▶ _Records supplied_
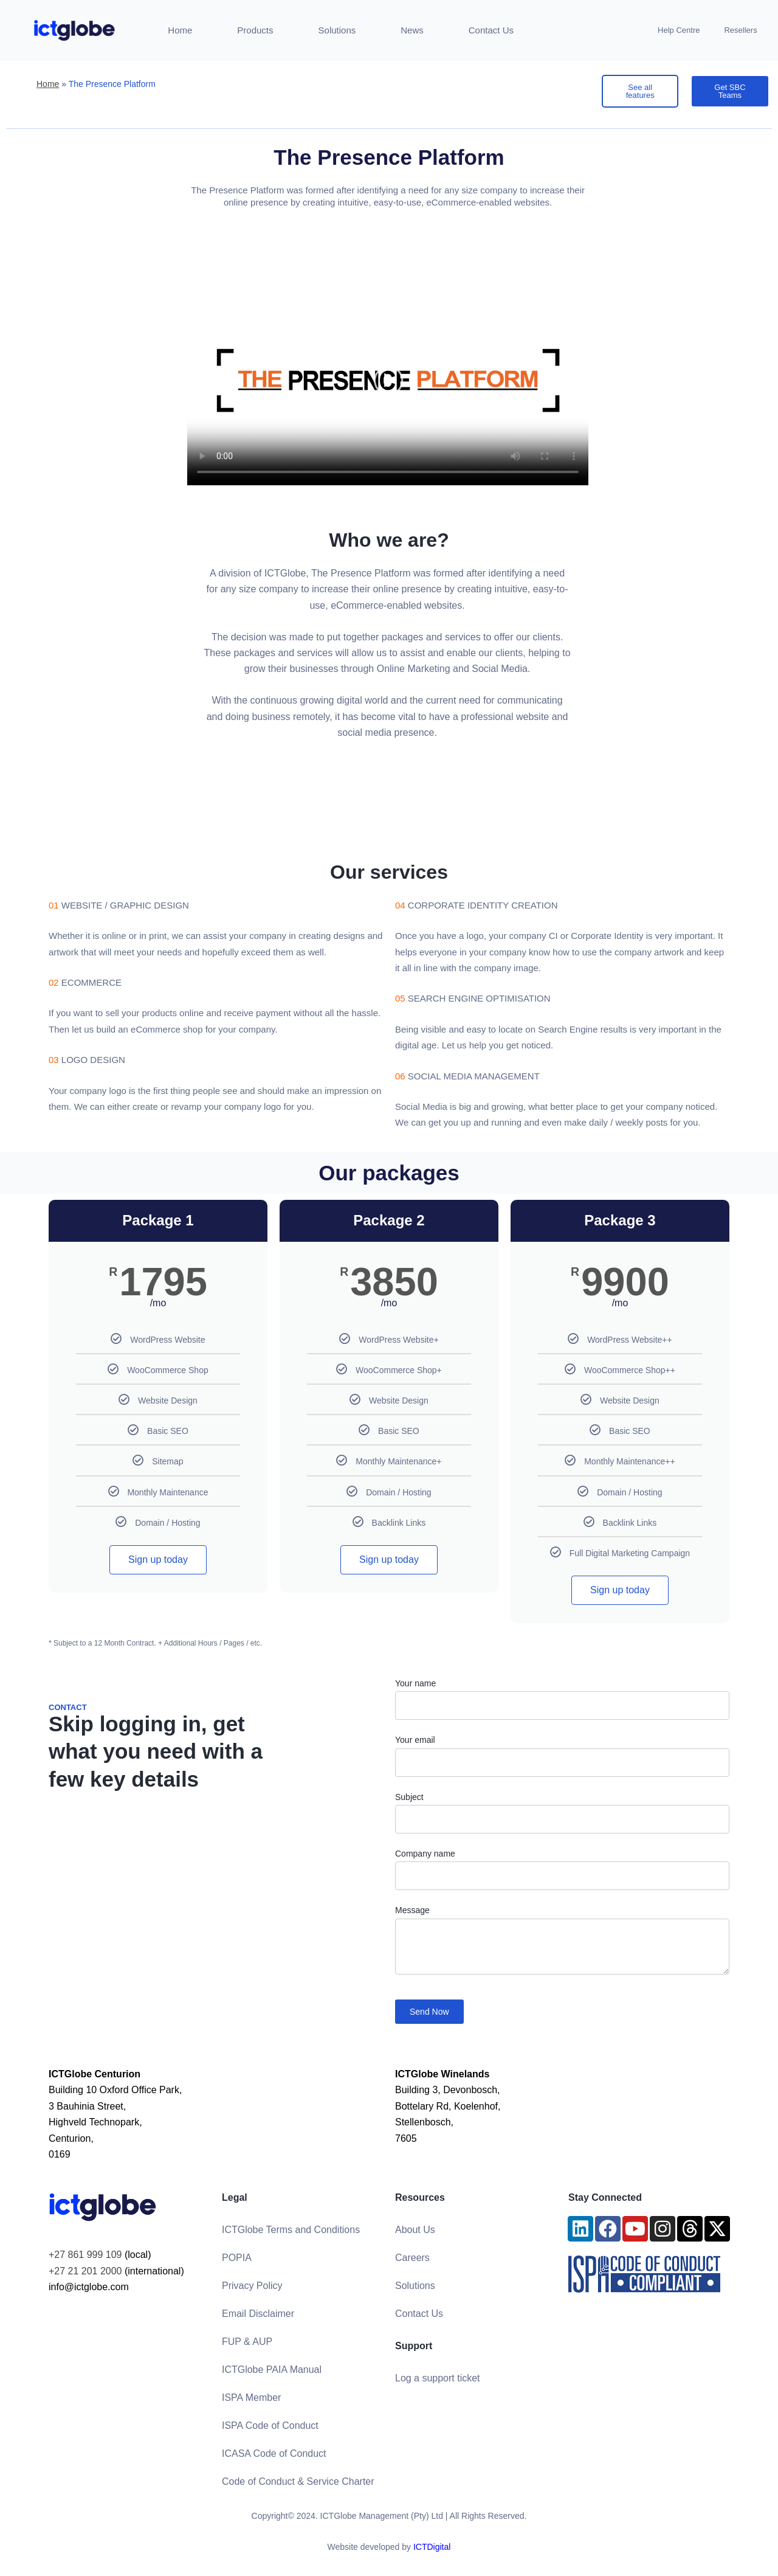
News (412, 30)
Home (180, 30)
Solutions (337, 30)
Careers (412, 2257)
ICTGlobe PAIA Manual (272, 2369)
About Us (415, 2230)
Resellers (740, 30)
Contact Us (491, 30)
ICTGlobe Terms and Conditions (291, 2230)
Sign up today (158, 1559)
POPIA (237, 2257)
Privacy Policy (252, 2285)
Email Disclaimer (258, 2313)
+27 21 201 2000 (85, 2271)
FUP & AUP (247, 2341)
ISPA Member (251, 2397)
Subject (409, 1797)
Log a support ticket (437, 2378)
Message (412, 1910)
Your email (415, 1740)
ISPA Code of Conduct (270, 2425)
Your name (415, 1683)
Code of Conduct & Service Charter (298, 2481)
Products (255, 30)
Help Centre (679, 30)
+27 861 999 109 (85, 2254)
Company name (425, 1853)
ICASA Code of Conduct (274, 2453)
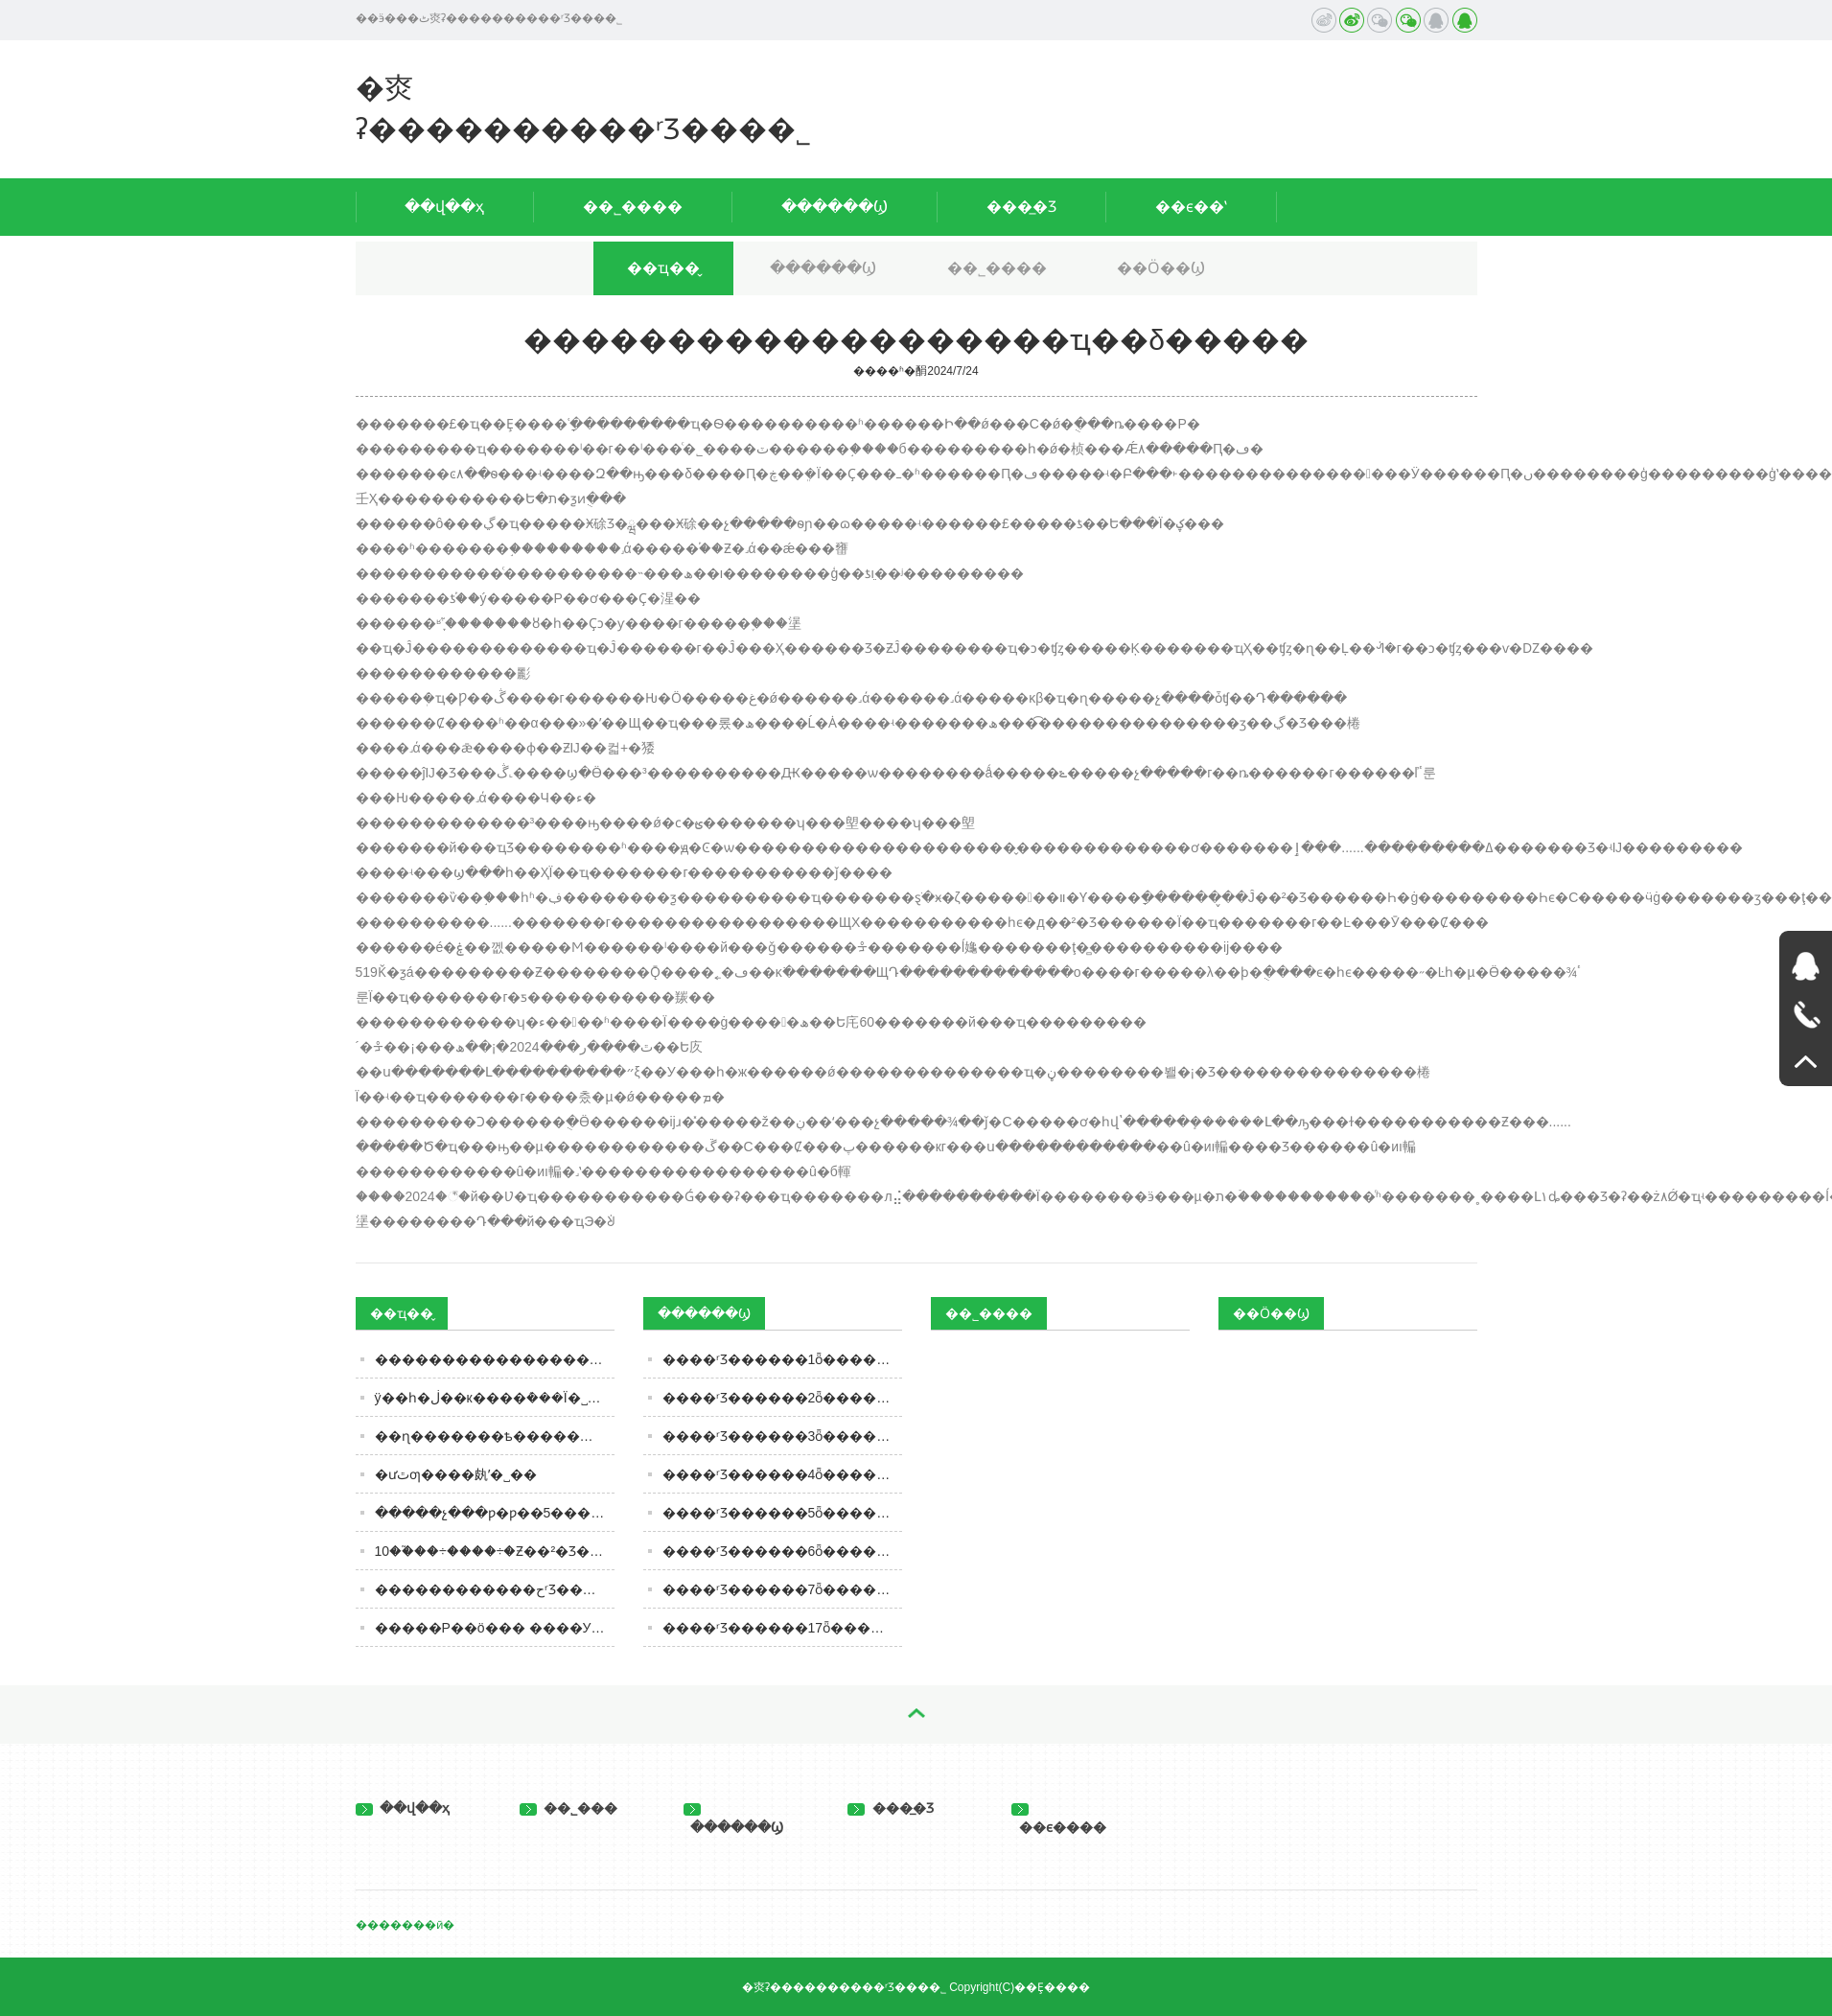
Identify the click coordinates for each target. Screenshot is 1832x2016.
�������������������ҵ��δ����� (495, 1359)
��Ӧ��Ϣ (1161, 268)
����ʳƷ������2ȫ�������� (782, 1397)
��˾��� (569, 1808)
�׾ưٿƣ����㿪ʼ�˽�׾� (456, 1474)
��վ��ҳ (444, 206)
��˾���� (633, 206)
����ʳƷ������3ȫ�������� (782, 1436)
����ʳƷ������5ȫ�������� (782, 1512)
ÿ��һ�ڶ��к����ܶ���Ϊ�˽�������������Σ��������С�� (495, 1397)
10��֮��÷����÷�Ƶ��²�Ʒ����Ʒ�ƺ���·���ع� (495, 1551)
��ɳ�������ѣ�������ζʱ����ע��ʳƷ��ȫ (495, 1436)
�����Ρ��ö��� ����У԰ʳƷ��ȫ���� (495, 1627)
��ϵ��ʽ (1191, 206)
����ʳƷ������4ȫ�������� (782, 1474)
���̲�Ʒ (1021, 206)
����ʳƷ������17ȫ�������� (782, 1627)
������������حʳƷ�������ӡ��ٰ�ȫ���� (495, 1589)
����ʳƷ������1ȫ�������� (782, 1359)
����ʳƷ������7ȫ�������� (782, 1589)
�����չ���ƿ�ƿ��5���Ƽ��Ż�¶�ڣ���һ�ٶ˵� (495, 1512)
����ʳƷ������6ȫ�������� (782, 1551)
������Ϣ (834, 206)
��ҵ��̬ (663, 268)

▶ _How to complete this task_
Write out every record above exactly, leaving no picture in the result.

▶ _Output for this exercise_
News (412, 30)
Home (180, 30)
Solutions (337, 30)
Careers (412, 2257)
ICTGlobe PAIA Manual (272, 2369)
About Us (415, 2230)
Resellers (740, 30)
Contact Us (491, 30)
ICTGlobe Terms and Conditions (291, 2230)
Sign up today (158, 1559)
POPIA (237, 2257)
Privacy Policy (252, 2285)
Email Disclaimer (258, 2313)
+27 21 201 2000 (85, 2271)
FUP & AUP (247, 2341)
ISPA Member (251, 2397)
Subject (409, 1797)
Log a support ticket (437, 2378)
Message (412, 1910)
Your email (415, 1740)
ISPA Code of Conduct (270, 2425)
Your name (415, 1683)
Code of Conduct & Service Charter (298, 2481)
Products (255, 30)
Help Centre (679, 30)
+27 861 999 109 (85, 2254)
Company name (425, 1853)
ICASA Code of Conduct (274, 2453)
Identify the click coordinates for each target. Screenshot is 1832x2016.
�������������������ҵ��δ����� (495, 1359)
��Ӧ��Ϣ (1161, 268)
����ʳƷ������2ȫ�������� (782, 1397)
��˾��� (569, 1808)
�׾ưٿƣ����㿪ʼ�˽�׾� (456, 1474)
��վ��ҳ (444, 206)
��˾���� (633, 206)
����ʳƷ������3ȫ�������� (782, 1436)
����ʳƷ������5ȫ�������� (782, 1512)
ÿ��һ�ڶ��к����ܶ���Ϊ�˽�������������Σ��������С�� (495, 1397)
10��֮��÷����÷�Ƶ��²�Ʒ����Ʒ�ƺ���·���ع� (495, 1551)
��ɳ�������ѣ�������ζʱ����ע��ʳƷ��ȫ (495, 1436)
�����Ρ��ö��� ����У԰ʳƷ��ȫ���� (495, 1627)
��ϵ��ʽ (1191, 206)
����ʳƷ������4ȫ�������� (782, 1474)
���̲�Ʒ (1021, 206)
����ʳƷ������17ȫ�������� (782, 1627)
������������حʳƷ�������ӡ��ٰ�ȫ���� (495, 1589)
����ʳƷ������1ȫ�������� (782, 1359)
����ʳƷ������7ȫ�������� (782, 1589)
�����չ���ƿ�ƿ��5���Ƽ��Ż�¶�ڣ���һ�ٶ˵� (495, 1512)
����ʳƷ������6ȫ�������� (782, 1551)
������Ϣ (834, 206)
��ҵ��̬ (663, 268)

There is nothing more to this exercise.